The Evaluate sub-site at the University of California, Berkeley provides some hands-on exercises for students to test their ability to assess Web pages for authenticity and integrity. Actual sites are listed for scrutiny, together with recommended questions and techniques.

Another U.S. University — Stanford — has a “Persuasive Technology Lab”, where a major goal is to understand what leads people to believe what they find on the Web. To this end they are conducting ongoing quantitative research on several aspects of Web credibility. Some of their fascinating research they publish on their site, Stanford Web Credibility Research.

Finally, I should mention a site dedicated to the fundamental skills of “reading and writing ideas as well as words”— Critical Reading, put together by Dan Kurland. It is his mission to show students “how to recognize what a text says, what a text does, and what a text means, by analysing choices of content, language and structure”. His pages, in other words, set out to show what to look for and how to think about what you find.

All these commentators may conveniently be summarised as follows:

Verify the authority and trustworthiness of the author (organisational affiliation, position in an organization, availability of contact information)

Assess the temperateness of the opinions offered (balance, objectivity)

Try to find other sources that support the author’s viewpoint (i.e. apart from those that merely quote it)
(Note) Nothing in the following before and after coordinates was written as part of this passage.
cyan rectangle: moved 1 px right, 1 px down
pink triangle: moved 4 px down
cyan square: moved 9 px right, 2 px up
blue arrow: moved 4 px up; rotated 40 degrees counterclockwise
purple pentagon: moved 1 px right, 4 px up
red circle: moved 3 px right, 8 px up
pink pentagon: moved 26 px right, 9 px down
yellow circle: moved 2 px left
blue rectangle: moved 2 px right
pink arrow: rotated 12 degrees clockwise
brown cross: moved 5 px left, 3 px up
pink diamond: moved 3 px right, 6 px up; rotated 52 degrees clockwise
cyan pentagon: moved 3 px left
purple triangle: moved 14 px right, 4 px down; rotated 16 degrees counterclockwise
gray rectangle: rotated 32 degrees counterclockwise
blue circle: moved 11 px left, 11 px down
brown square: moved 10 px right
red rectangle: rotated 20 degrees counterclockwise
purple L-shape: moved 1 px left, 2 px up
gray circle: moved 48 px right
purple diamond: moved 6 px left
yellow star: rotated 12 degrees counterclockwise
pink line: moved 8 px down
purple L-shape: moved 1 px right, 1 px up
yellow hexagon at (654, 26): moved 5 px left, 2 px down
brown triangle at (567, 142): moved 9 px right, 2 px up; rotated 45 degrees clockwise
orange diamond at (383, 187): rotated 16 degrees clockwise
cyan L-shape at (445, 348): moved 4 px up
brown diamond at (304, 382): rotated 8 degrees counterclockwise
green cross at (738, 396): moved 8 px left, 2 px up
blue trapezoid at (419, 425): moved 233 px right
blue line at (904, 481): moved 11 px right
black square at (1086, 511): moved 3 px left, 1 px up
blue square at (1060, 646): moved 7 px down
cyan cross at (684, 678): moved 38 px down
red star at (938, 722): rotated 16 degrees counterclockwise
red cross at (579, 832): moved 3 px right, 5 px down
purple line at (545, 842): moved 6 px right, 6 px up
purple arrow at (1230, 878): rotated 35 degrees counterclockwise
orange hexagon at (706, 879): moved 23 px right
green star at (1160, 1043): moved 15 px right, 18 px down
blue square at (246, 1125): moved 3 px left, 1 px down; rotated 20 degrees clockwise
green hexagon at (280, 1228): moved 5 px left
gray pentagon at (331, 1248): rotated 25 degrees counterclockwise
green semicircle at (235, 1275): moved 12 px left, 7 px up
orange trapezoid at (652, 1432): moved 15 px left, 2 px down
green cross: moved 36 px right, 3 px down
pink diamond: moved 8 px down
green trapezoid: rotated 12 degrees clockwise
Make sure that any source quoted can be corroborated

Check the stability of the information presented (currency and accuracy)

Take particular care when accepting views expressed in unsupervised discussion rooms.

Good stuff, as I think you’ll agree. All Dr. Bikwil can add for those sifting the significant from the worthless on the Internet is the advice, “I prescribe a gentle dose of scepticism, to be taken once per Internet session.”